それが見ただけで丸わかりなんてスキルは最悪監禁され兼ねないと思っても仕方ない事だった。
彼への罪悪感に加え、スキルの危険性も加わり、自分の中で不安を抱えていたが、彼を【叡智】で見た時に見えた彼の固有スキルが世間では、ハズレスキルと呼ばれている特攻スキルだったことで覚悟が決まった。
このスキルを使えば彼の役に立てると思ったからだ。
国の為に働いてほしいと言われた時に、まず見返りとして何かスキルを渡すとのことだったが、自分の身を守れるスキルを希望したところ、【生命感知】のスキルをもらえることになった。
これは、意図せず彼をサポートする為に最適なスキルだった。
スキルの隠れた詳細すら見れる彼女にとっては、使いこなすのには時間はかからなかった。
そのおかげで順調にモンスターを狩り、見事に彼に自身のスキルの真価を見せることが出来た。
そして、私の能力の確認にもなった。
彼を利用してしまったみたいで罪悪感もあったが、これで彼と共に強くなることが出来ると思えた。

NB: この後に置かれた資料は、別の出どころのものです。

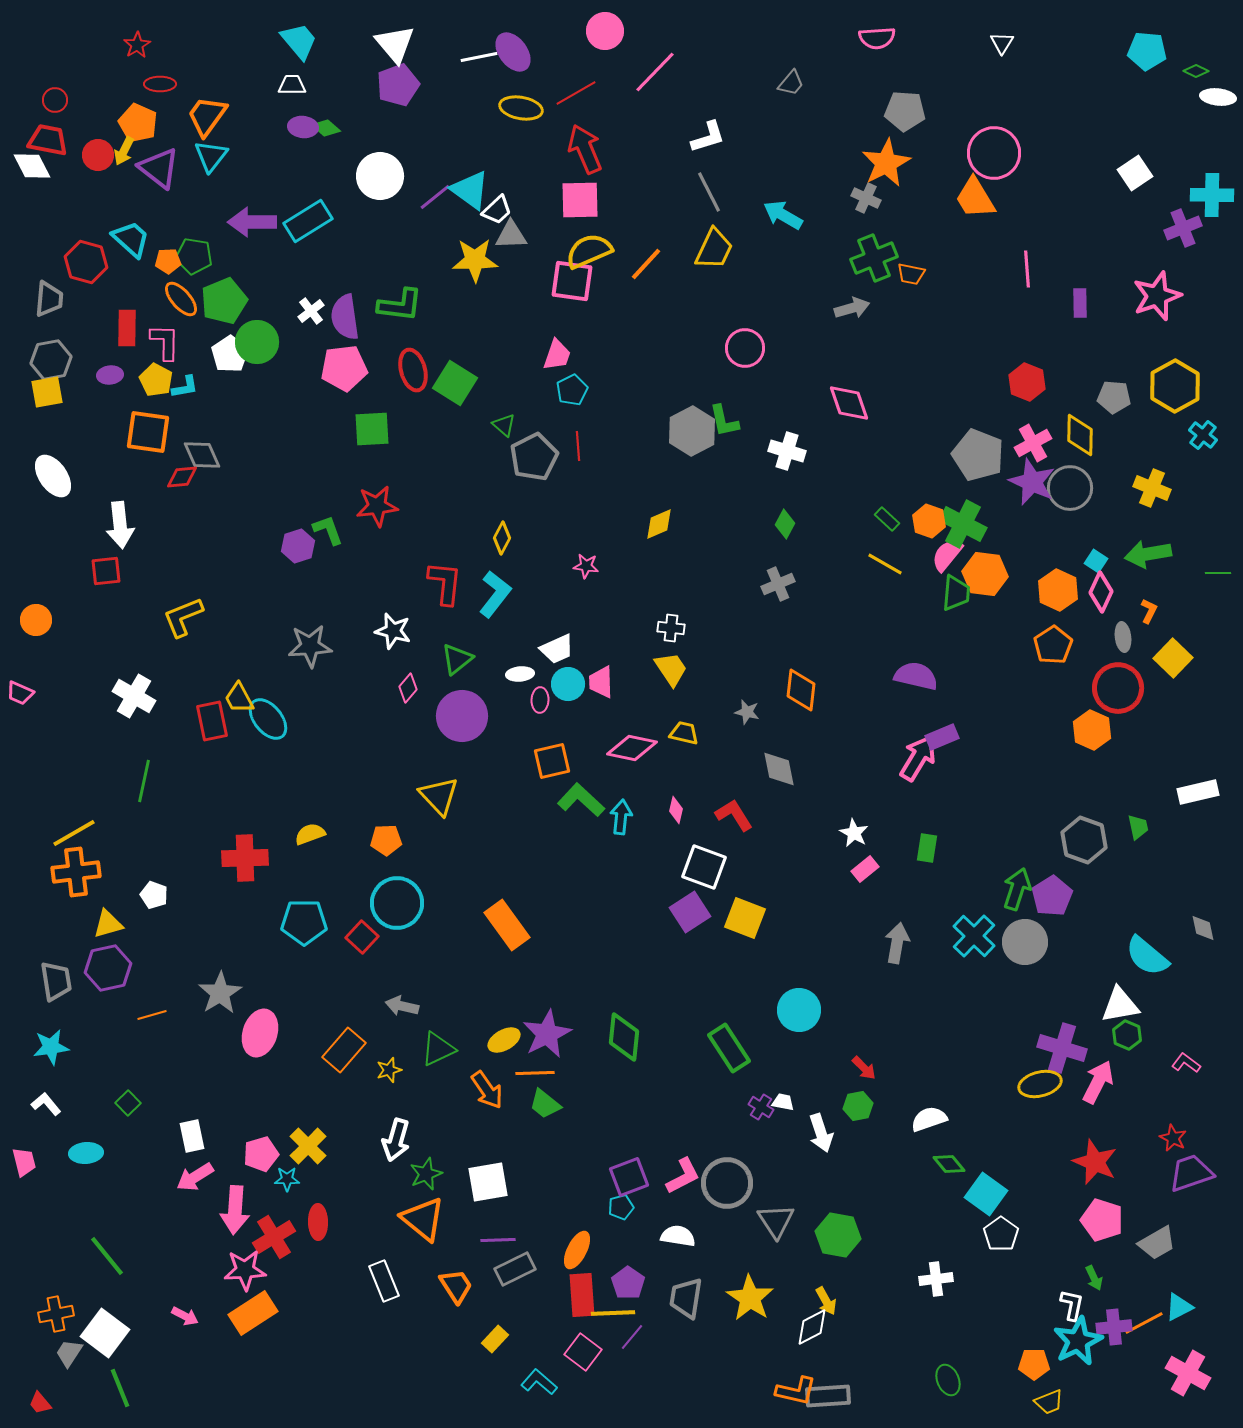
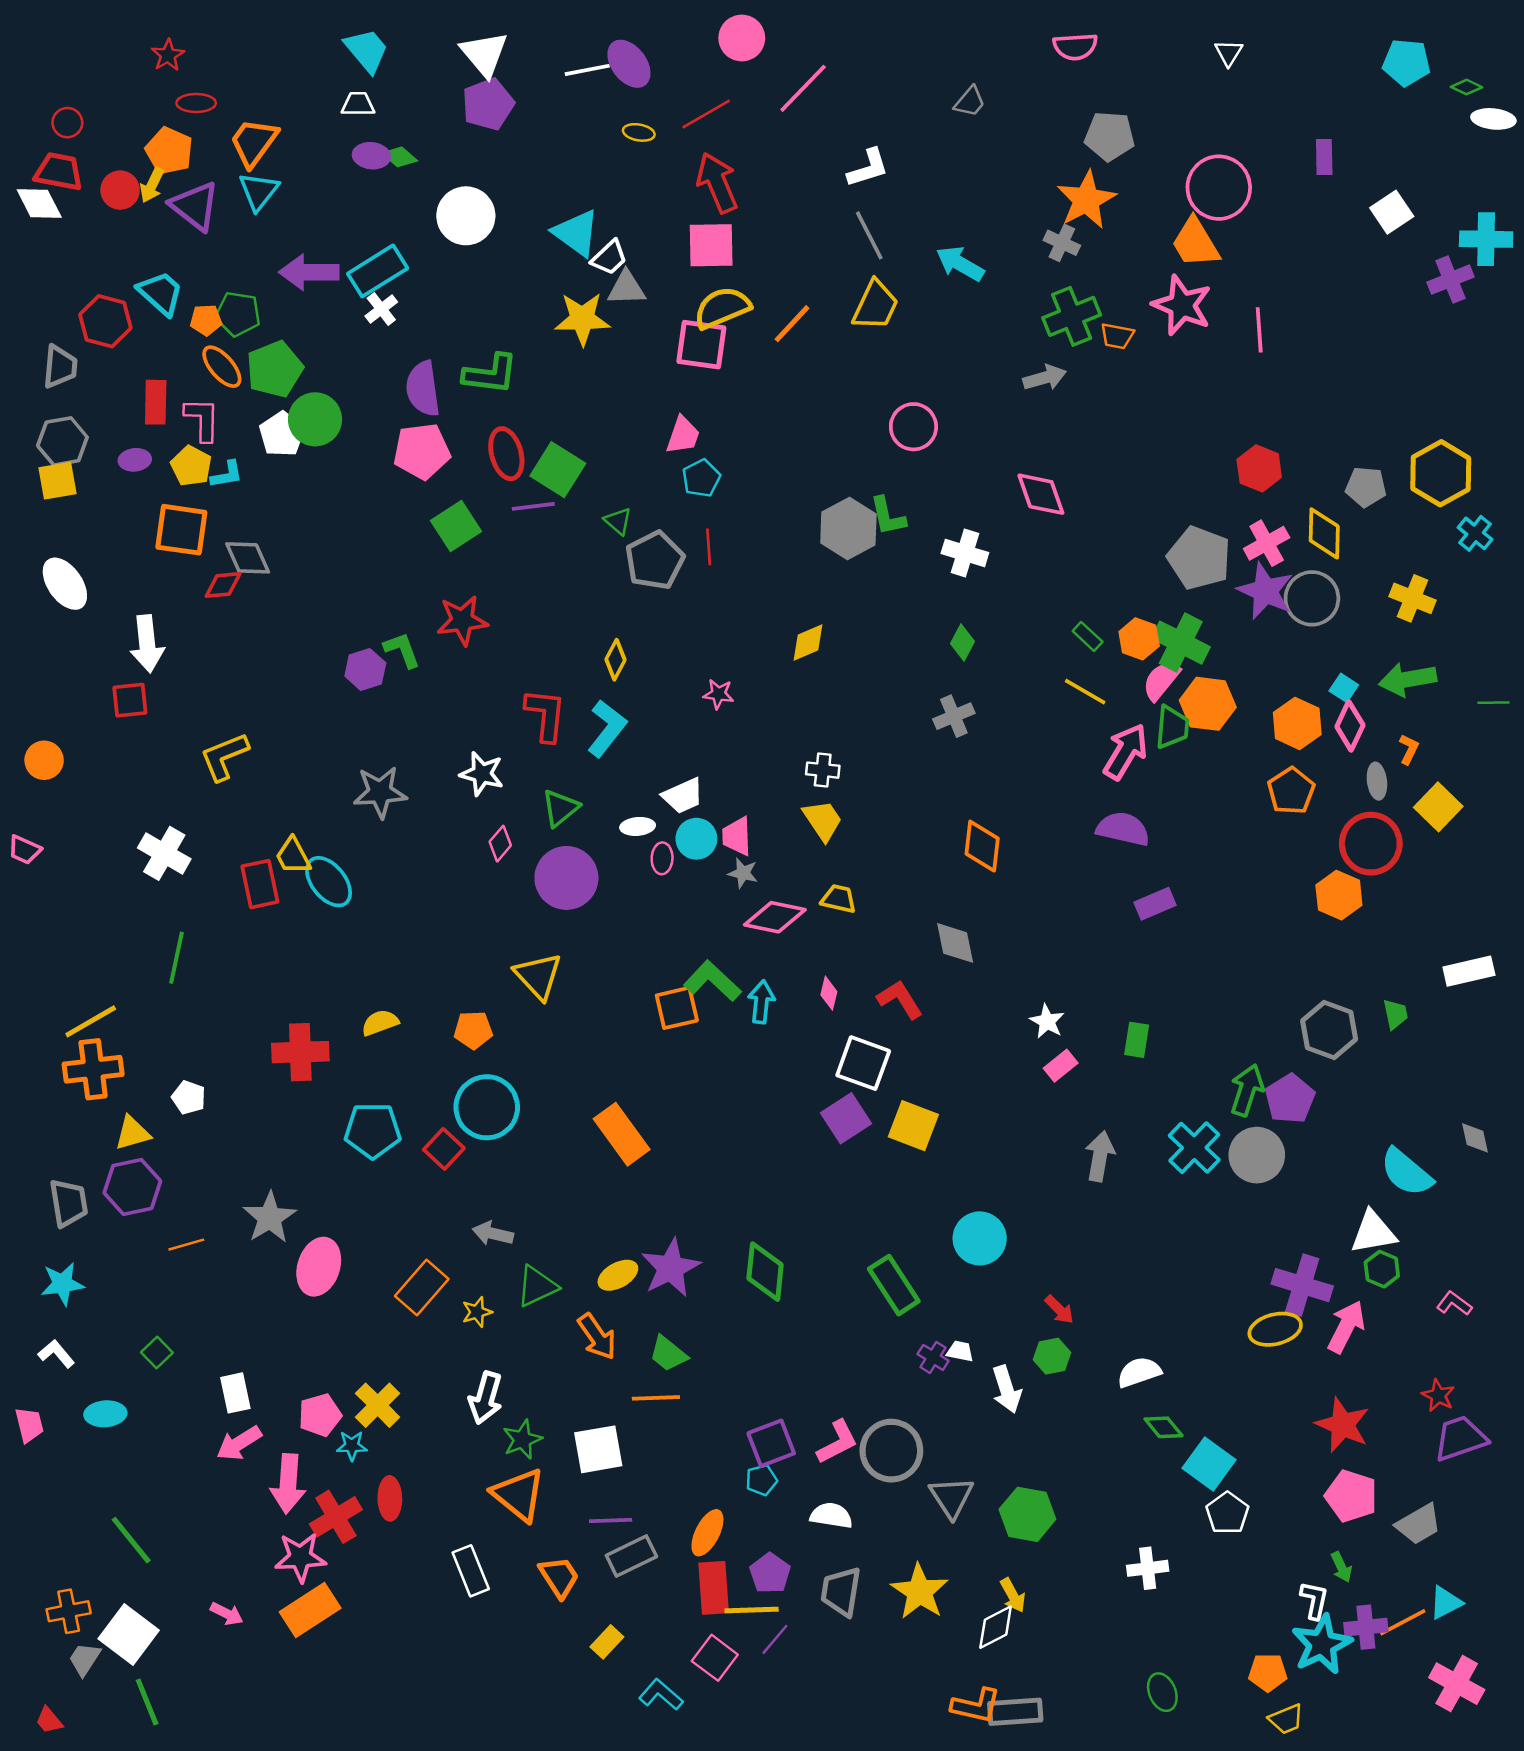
yellow ellipse: (521, 108) -> (639, 132), size x0.6
purple line: (435, 197) -> (533, 506), moved, turned 32
pink star: (1157, 296) -> (1182, 305), moved, turned -30
purple rectangle: (1080, 303) -> (1324, 157), moved
white cross: (311, 311) -> (381, 309), moved
green square: (372, 429) -> (456, 526), turned -30
gray star: (747, 712) -> (743, 873), moved
pink arrow: (918, 758) -> (1126, 752), moved
orange square: (552, 761) -> (677, 1008), moved
orange line: (535, 1073) -> (656, 1398), moved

翌日も順調にモンスターを狩り、順調にレベルがあがって嬉しそうにしている彼だったが、時折みせる申し訳無さそうな顔に心が痛んだ・・・違う、申し訳ないことをしたのはこっち。こんなことで返せる恩じゃないけど、私はあなたの役に立ちたい。その一心ではあったが、彼はやはり私に申し訳ない気持ちがあるみたいで、その申し訳ない表情をさせない為に、彼にすべてを打ち明ける決意をした。
自分でも、彼にのめり込んでしまっている気がしたが失う物がない私は、彼の人生を台無しにしてしまった罪滅ぼしとして彼に尽くすことを決めた。
そして意を決して彼に連絡を入れた。